In order to eat away at foreground pixels that represent obejcts in the image, we’ll need to apply hit or miss transform elements. But, the objects have different shapes of edges around it, so we will need to use multiple structuring elements to address this problem.
Structuring elements can also be viewed as kernels in convolution process. But they are not the same, since convolution is a linear operation, which involves multiplying and summing.
These structuring elements we’re going to use will detect if foreground and background values overlap. And once they do, we will set the pixel that overlaps in the center to background color – black. However, we need to apply this process in a sequence.
We will use 8 different structuring elements that will detect edges in 8 different positions, one for every 45 degrees turn. But it won’t be enough if we apply this sequence only once. We need to go through this sequence multiple times, in order to reach convergence.

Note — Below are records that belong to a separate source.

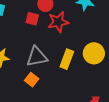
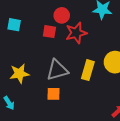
orange square: (32, 80) -> (54, 94), turned -32

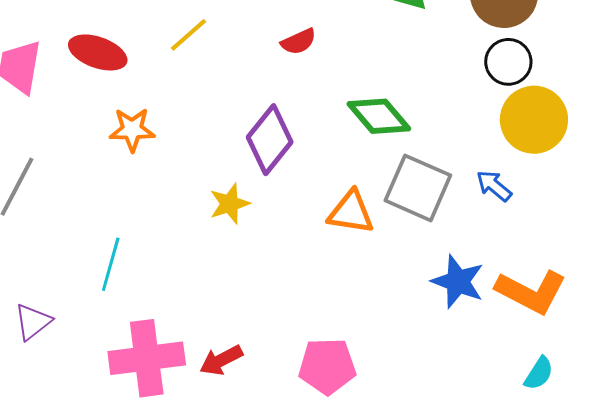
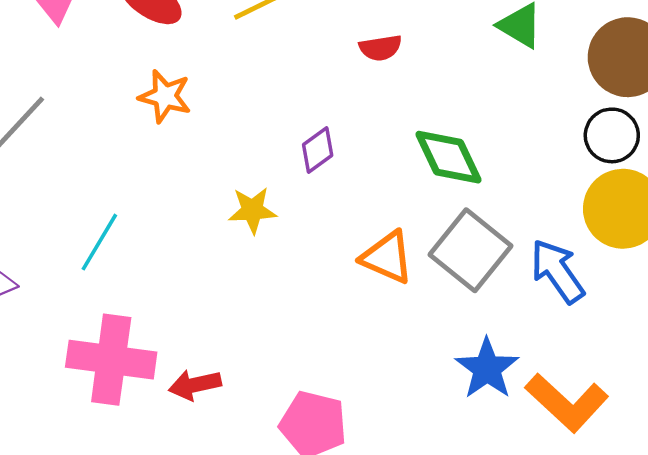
purple diamond: (270, 140) -> (318, 150), size x0.6
blue arrow: (494, 186) -> (557, 271), size x1.5

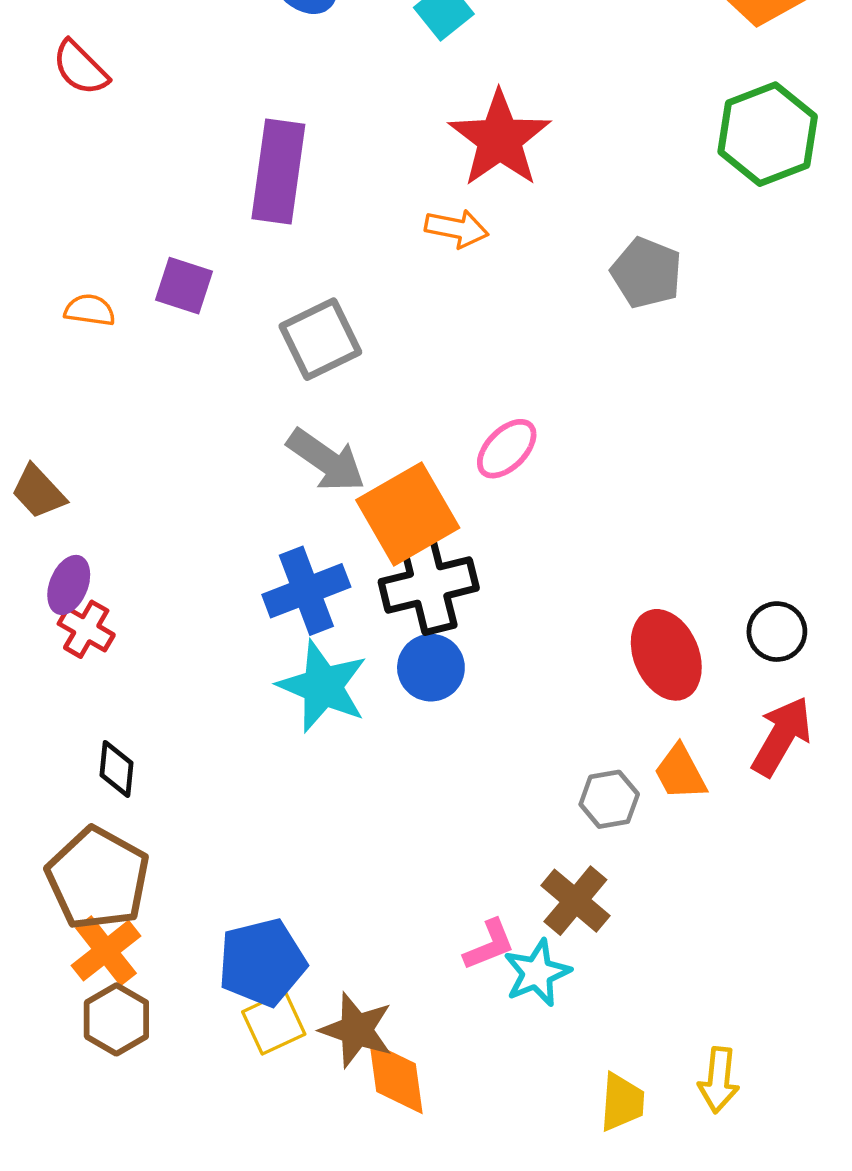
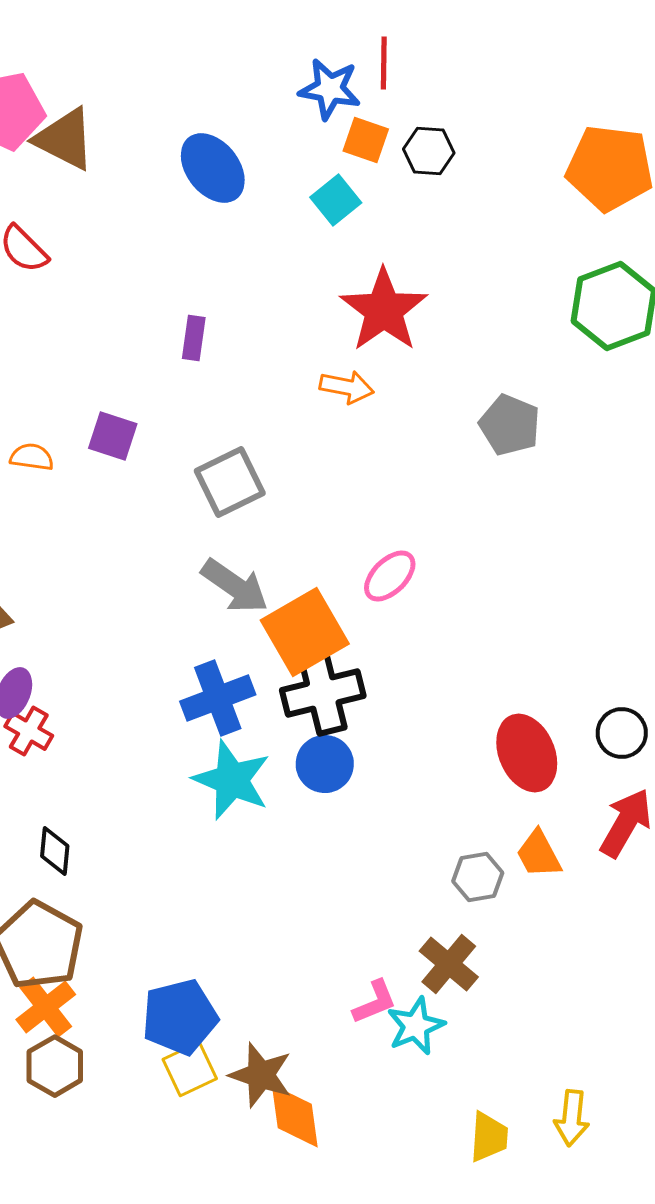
purple rectangle: (278, 171) -> (194, 338), size x0.5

Convergence simply represents, when we no longer apply anymore changes to the image. This way the results of thinning are usually just lines that briefly represent the objects.
I’ve written a function that applies this operation to a binary image. However, the structuring elements that I used in it, are just two dimensional arrays of 1s and 0s. But in any case, I’ll leave a link to the whole demo project at the end of the post.
public static Bitmap Thinning(this Bitmap image)
{
int w = image.Width;
int h = image.Height;
BitmapData image_data = image.LockBits(
new Rectangle(0, 0, w, h),
ImageLockMode.ReadOnly,
PixelFormat.Format8bppIndexed);
int bytes = image_data.Stride * image_data.Height;
byte[] buffer = new byte[bytes];
Marshal.Copy(image_data.Scan0, buffer, 0, bytes);
image.UnlockBits(image_data);
int[][,] se =
{
Structuring_Element.left,
Structuring_Element.topleft,
Structuring_Element.top,
Structuring_Element.topright,
Structuring_Element.right,
Structuring_Element.bottomright,
Structuring_Element.bottom,
Structuring_Element.bottomleft
};
int diff = 1;
while (diff > 0)
{
diff = 0;
for (int i = 0; i < se.Length; i++)
{
for (int x = 1; x < w - 1; x++)
{
for (int y = 1; y < h - 1; y++)
{
int position = x + y * image_data.Stride;
List<bool> change = new List<bool>();
for (int kx = -1; kx < 2; kx++)
{
for (int ky = -1; ky < 2; ky++)
{
int se_pos = position + kx + ky * image_data.Stride;
int se_opp = position + (kx * -1) + (ky * -1) * image_data.Stride;
if (se_pos == position)
{
continue;
}
if (buffer[se_pos] > 0 && se[i][kx+1,ky+1] == 1 && buffer[se_opp] == 0 && se[i][(kx* -1) + 1, (ky*-1) + 1] == 0)
{
change.Add(true);
}
}
}
if (change.Count == 3 && buffer[position] > 0)
{
buffer[position] = 0;
diff++;
}
}
}
}
}
Bitmap res_img = new Bitmap(w, h);
BitmapData res_data = res_img.LockBits(
new Rectangle(0, 0, w, h),
ImageLockMode.WriteOnly,
PixelFormat.Format8bppIndexed);
Marshal.Copy(buffer, 0, res_data.Scan0, bytes);
res_img.UnlockBits(res_data);
return res_img;
}
Thinning is a process, where I included elements from other morphological operations. It serves as a sor of stepping stone to a better understanding of processes I’ll cover in the future.
I hope this guide was helpful and I’m also including the link to the whole demo project, which you can try it out yourself. Just remember to use binary images with it.